I have a fairly good life. I am gainfully employed, live in a seemingly free country, with all the benefits of free speech and liberty. I have a family, we are all healthy. Our lives are determined by our actions. Given all of that reward I sometimes question my purpose, and I begin to doubt my ability, and I frame a rather skeptical outlook on my future. I’ll then beat myself up and struggle with the reality of my fortune. However, it is when I hear of the pain of someone in my life, close or connected that I really begin to recognize the gifts I have received. It is then I feel guilty for not appreciating what I have to live for.
That self-serving attitude causes a depression that can more often than not, be debilitating. I used to believe my depression was situational – created by short term events. I have now as I finish the 5th decade of my life realized my depression is clinical. I add fuel to it by recognizing an addictive personality – so many factors of my life have been defined by addiction. I feel fortunate to have responded to recovery in the manner I have. As a friend often says, life is good.
All that said, I believe life doesn’t really happen until you experience someone else’s pain. How many funerals have we walked away from where a person took their own life, and everyone is left with questions. It happens frequently and we are always sad, and for the moment, we do catalogue our own possibilities, and we do recognize how lucky our lives can be. But then reality sets in and life becomes again burdensome, and for me specifically I begin to question purpose.

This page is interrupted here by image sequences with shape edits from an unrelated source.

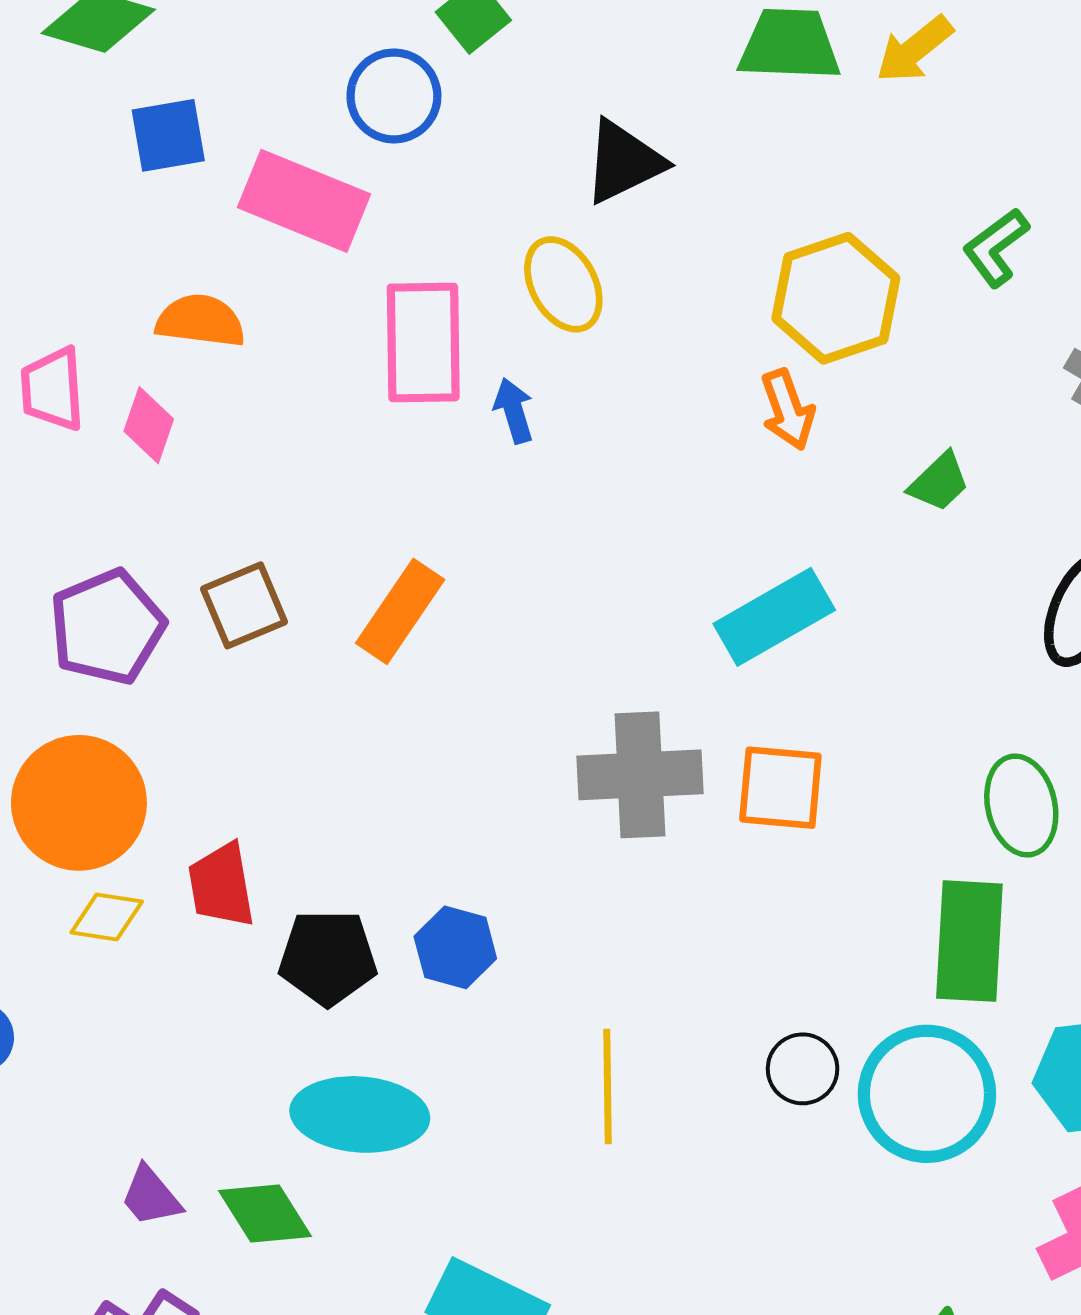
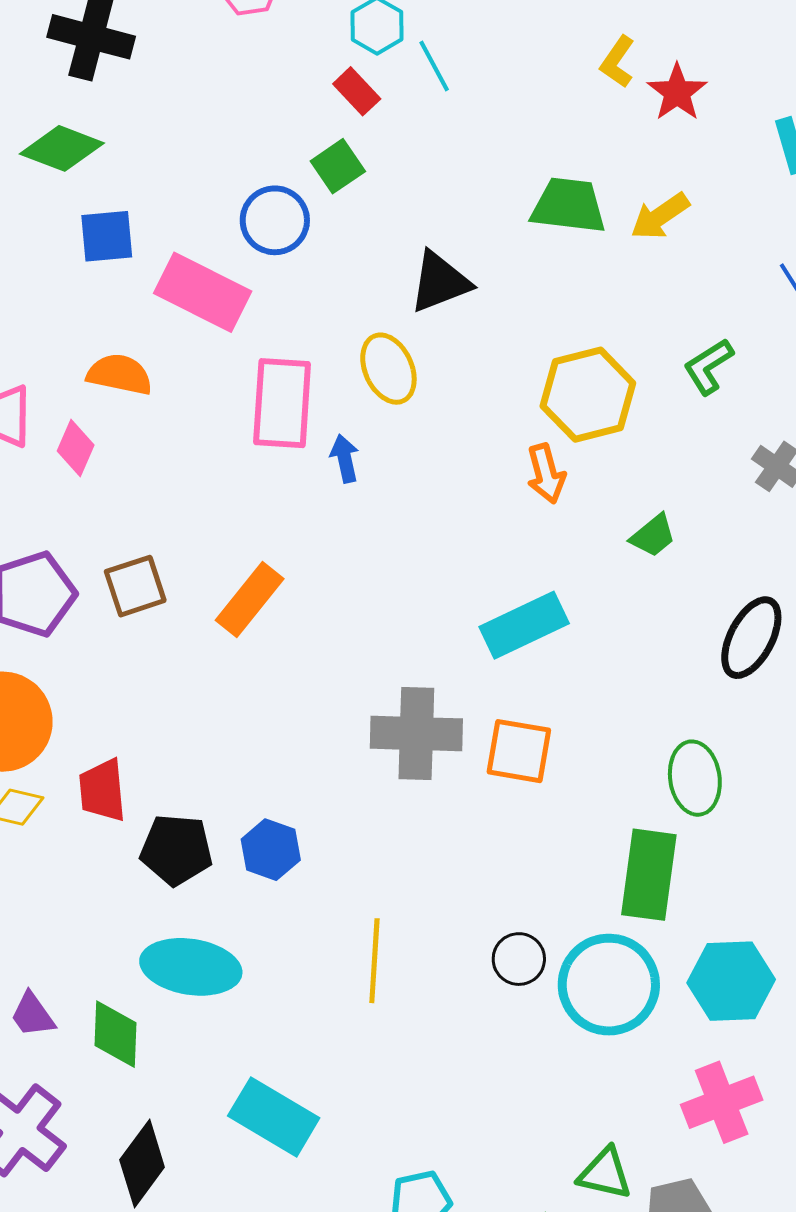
green diamond: (265, 1213) -> (115, 1034), turned 30

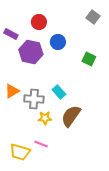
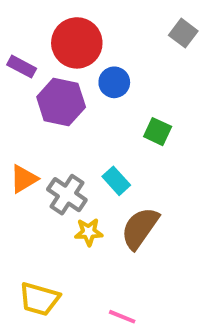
red circle: (39, 22) -> (77, 43), size x1.6
green square: (89, 59) -> (158, 132), moved
gray cross: (34, 99) -> (67, 195), turned 30
pink line: (41, 144) -> (122, 317), moved

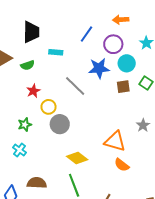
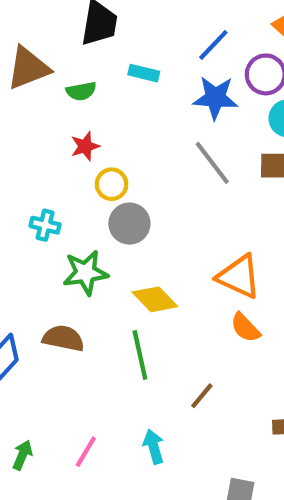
blue star: (99, 68) -> (215, 98), moved
gray line: (75, 86) -> (212, 163), moved
green star: (25, 125) -> (85, 273), moved, size x1.5
cyan cross: (19, 150) -> (45, 225), moved, turned -32

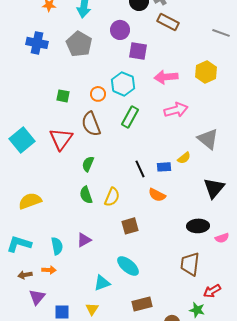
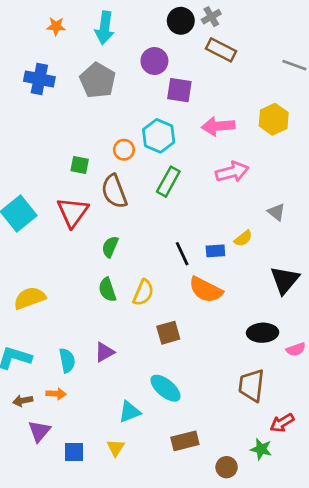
green square: (63, 96) -> (80, 165), moved
gray triangle: (208, 139) -> (276, 212), size x0.6
orange semicircle: (157, 195) -> (206, 290), size x1.4

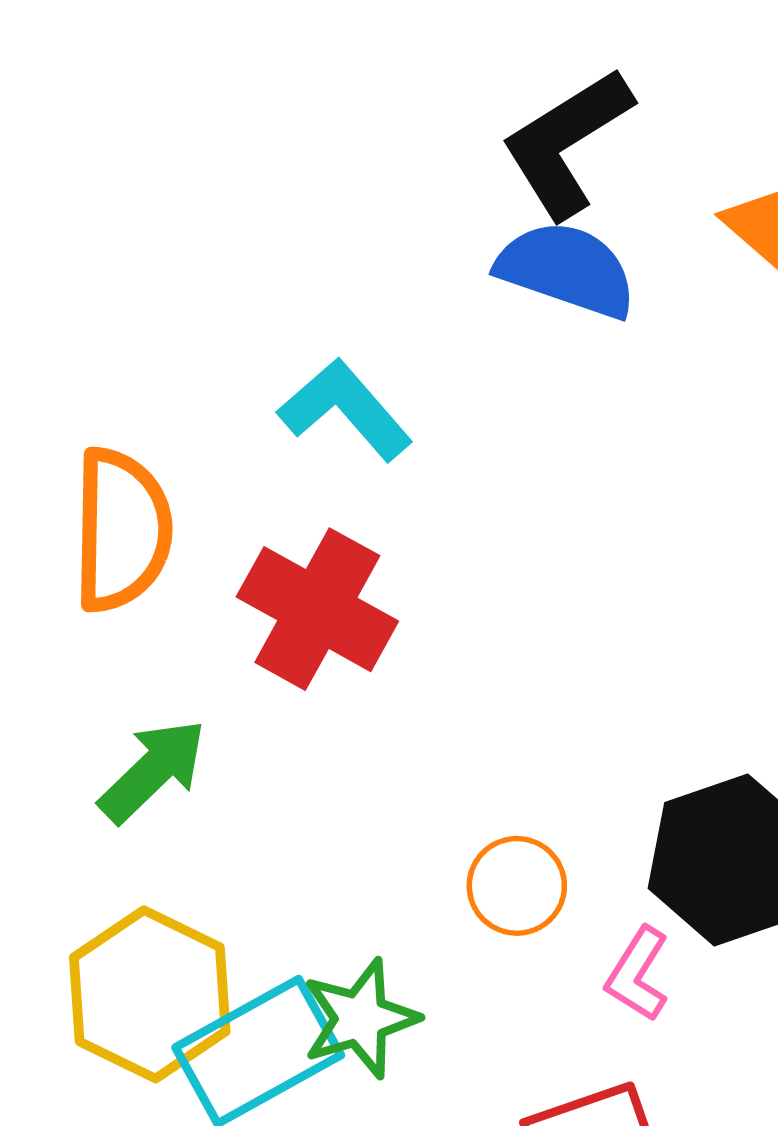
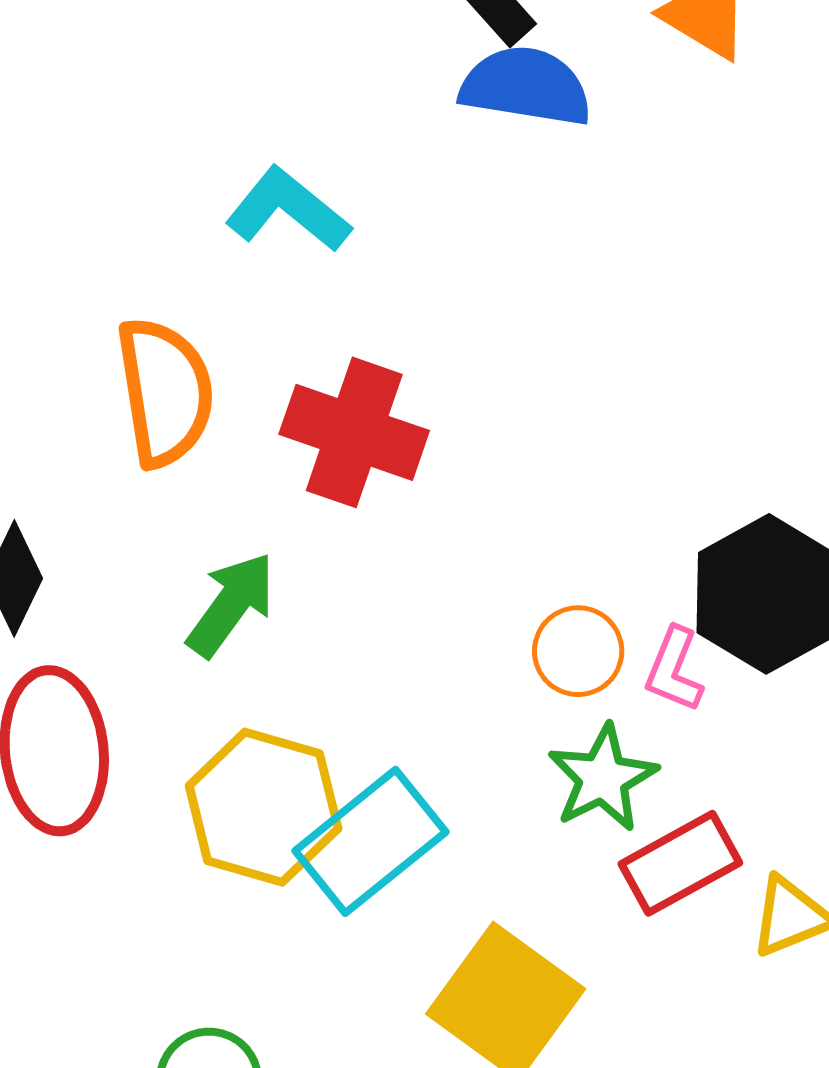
cyan L-shape: (345, 410) -> (288, 210), moved
pink L-shape: (638, 974) -> (674, 670), moved
green star: (360, 1018) -> (603, 778), moved

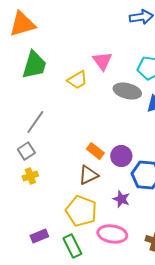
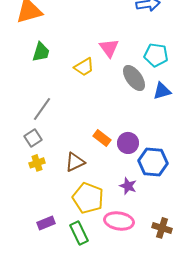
green trapezoid: (34, 65) -> (41, 52), size x0.7
gray ellipse: (127, 91) -> (134, 78), turned 40
brown triangle: (88, 175) -> (75, 162), moved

Recently I was told of a friend’s battle with Stage 4 Pancreatic Cancer. This friend is someone I knew in a previous time, and our lives have gone many directions in the last ten years. However, the impact of this news has literally shut me down and made me reflect again on what is my purpose. She is a beautiful person with beautiful children, and I can guarantee she did not choose this path in her final days. She’s younger than me, and today I am faced with the reality of finding perspective.
I spent this last weekend in my hometown, and I watched a music festival that was a lot of fun. My wife and I enjoyed the blues, and I spent rare time with my extended family. Whenever I return to my hometown, I am flooded with childhood memories, couple that with time with my family and it can be precarious. We came home refreshed and in good spirits and the foreboding feeling I receive when returning to my world seemed to creep up slowly. I again began to experience my depression, and the choices I make in my life become centered, and I began to wonder about purpose.
It was then I received an email about my friend. She was diagnosed recently and her condition is untreatable. Here is the quandary. Where I spend the night questioning my purpose and allowing my depression to win, suddenly I hear of this person who has everything in the world to live for and she knows it will be taken away. She doesn’t want that, not now, not in the prime of her life. I thought about her pain all night, and I realized that any time I feel sorry for myself I need to think of my friend and recognize I have chances that other people do not.
People are given windows into the lives of others for a reason. In this case, my friend’s pain is unfortunately my saving grace. I am not debilitated, I am not suffering a terminal illness, I am not losing my mind. God help me that those factors always evade me. Instead I will take her challenge as an inspiration that in her toughness might I show some strength in recognizing I do have a purpose in this life. I do need to move forward if not just for her, for my own well being.
Let’s pray we all might continue to find our purpose and strength to exemplify the life our friends and family might not have the luxury to fully experience.